● **Your assignment**: From the data that follows, copy every line with the string "cookies".

*** Records provided ***

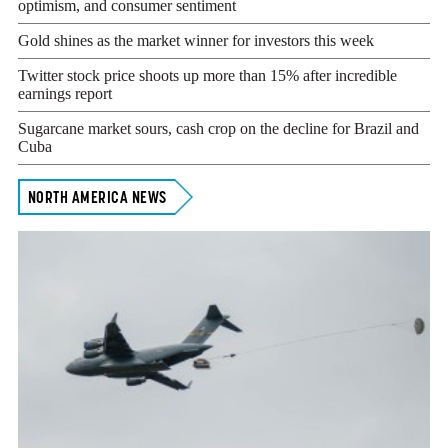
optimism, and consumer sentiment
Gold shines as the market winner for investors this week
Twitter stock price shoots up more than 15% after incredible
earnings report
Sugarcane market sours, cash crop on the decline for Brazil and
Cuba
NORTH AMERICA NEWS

*** End of Records provided ***
*** Records provided ***

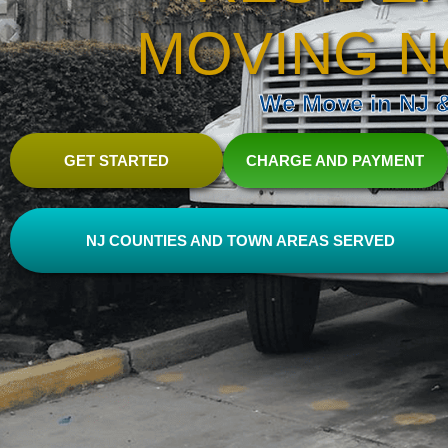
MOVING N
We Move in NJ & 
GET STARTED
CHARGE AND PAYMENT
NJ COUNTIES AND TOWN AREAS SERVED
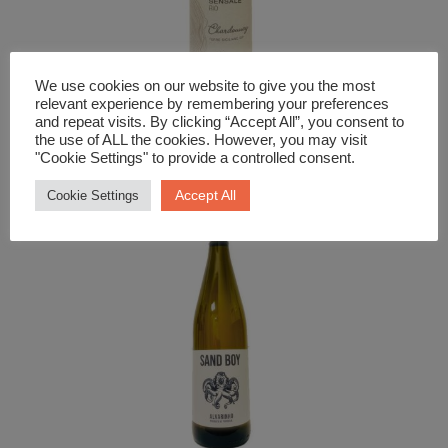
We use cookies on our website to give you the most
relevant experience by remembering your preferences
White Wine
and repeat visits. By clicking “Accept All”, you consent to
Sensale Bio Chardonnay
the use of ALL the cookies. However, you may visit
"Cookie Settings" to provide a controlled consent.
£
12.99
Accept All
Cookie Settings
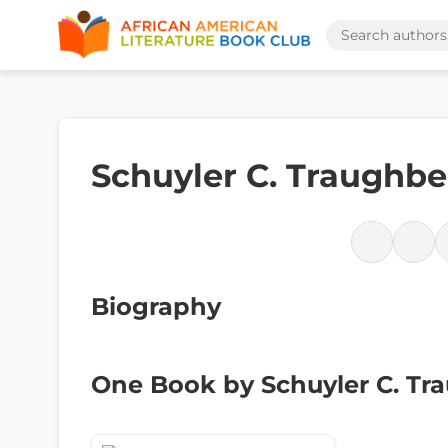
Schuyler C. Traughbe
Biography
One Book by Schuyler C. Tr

*** End of Records provided ***

● **Output of the task**:
We use cookies on our website to give you the most
the use of ALL the cookies. However, you may visit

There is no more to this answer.